Regular checkups and annual exams are important for health considerations such as maintaining a healthy weight, preventing disease and keeping teeth and gums healthy. Missing these appointments can cause you and your vet to miss important warning signs of underlying health issues. Start scheduling your cat’s appointments now to help avoid any surprises in the future.
Here are some prevention and health monitoring tasks that you can expect at your cat’s check-up:
Vaccines: If you have a kitten, they need multiple vaccinations at an early age in order to boost their immune system. All cats require a current rabies vaccination since this fatal disease can be transmitted to people. Adult cats can also undergo changes in lifestyle or circumstances that require new vaccines they may not have previously had. For instance, if your cat has always stayed indoors, but eventually you start to let them outside, your vet will recommend different vaccines, such as feline leukemia. Feline Leukemia is a dangerous communicable disease for cats that are likely to come into contact with unfamiliar and possibly unhealthy cats. Regular visits and conversations with your veterinarian can help you identify any lifestyle changes that would require new vaccines.

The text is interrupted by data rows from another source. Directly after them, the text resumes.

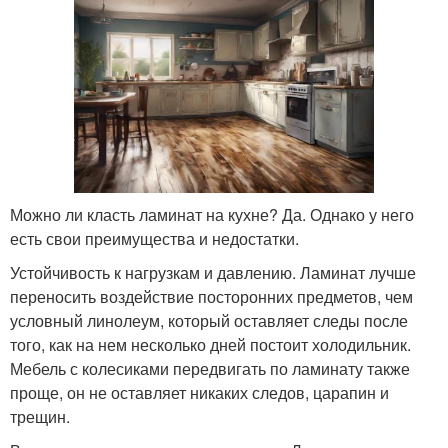
Можно ли класть ламинат на кухне? Да. Однако у него
есть свои преимущества и недостатки.
Устойчивость к нагрузкам и давлению. Ламинат лучше
переносить воздействие посторонних предметов, чем
условный линолеум, который оставляет следы после
того, как на нем несколько дней постоит холодильник.
Мебель с колесиками передвигать по ламинату также
проще, он не оставляет никаких следов, царапин и
трещин.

Heartworm prevention: All cats, even an indoor cat, need a monthly preventive to guard against heartworm and fleas. It just takes one bite from a mosquito that has entered an open door to cause heartworm, so it’s essential your cat sees the vet each year to stay up-to-date on heartworm prevention. Often heartworm disease is undetected and can contribute to a number of issues such as blood clots or kidney disease.

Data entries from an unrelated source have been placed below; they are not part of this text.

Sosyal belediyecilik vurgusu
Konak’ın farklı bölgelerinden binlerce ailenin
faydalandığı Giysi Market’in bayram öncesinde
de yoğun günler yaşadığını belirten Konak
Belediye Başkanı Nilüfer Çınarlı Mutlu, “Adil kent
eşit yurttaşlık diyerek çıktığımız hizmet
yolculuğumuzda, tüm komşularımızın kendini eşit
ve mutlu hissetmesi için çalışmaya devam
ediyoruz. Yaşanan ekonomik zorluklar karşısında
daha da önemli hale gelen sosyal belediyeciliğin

Spay or neuter: Cats can become pregnant as young as 5 months old, so it’s important to spay or neuter them at a young age. Kittens should be at least three months old (12 weeks) and weigh 2 pounds or more before being spayed or neutered. It’s never too late to spay or neuter adult animals. Additional tests may be recommended for senior pets undergoing a surgical procedure.
Weight: It’s common for cats to have weight issues and your vet can detect increases in weight more quickly if he or she sees your cat annually. Techniques for weight loss are available. Excess weight gain can put stress on your cat and contribute to diseases like diabetes or arthritis.
Dental care: Cats may accumulate tartar and plaque build-up on their teeth, just like humans. This can lead to gum disease and tooth decay, which can be uncomfortable and cause things like gingivitis, tooth decay, discomfort and lack of appetite. Your vet can recommend ways to support your cat’s dental care at home, like special food or pet-friendly toothpaste, or provide dental cleanings during your visit. If your cat develops an oral disease, your vet will recommend the necessary medical care, like prescriptions or tooth extractions.
Health concerns in older cats: When your cat reaches middle age, your vet can use your medical history and blood tests/imaging to determine if your cat is at risk for medical problems like kidney or thyroid disease. Our goal is to identify and manage diseases earlier rather than later, including using diet and medications that can greatly reduce the progression of disease. Symptoms can be vague and hard to catch, but your veterinarian is specially trained to recognize signs as they start to appear and guide you with care.
About The Author: Rizal Lopez, DVM, is Chief Veterinary Officer for SPCA Tampa Bay. He and his staff have completed over 8,000 procedures since opening the St. Pete Veterinary Center in late 2016. Dr. Lopez, since joining the organization in 2011, has performed over 20,000 spay/neuter procedures for the community. He held several positions with the organization before taking the lead veterinary role at the center.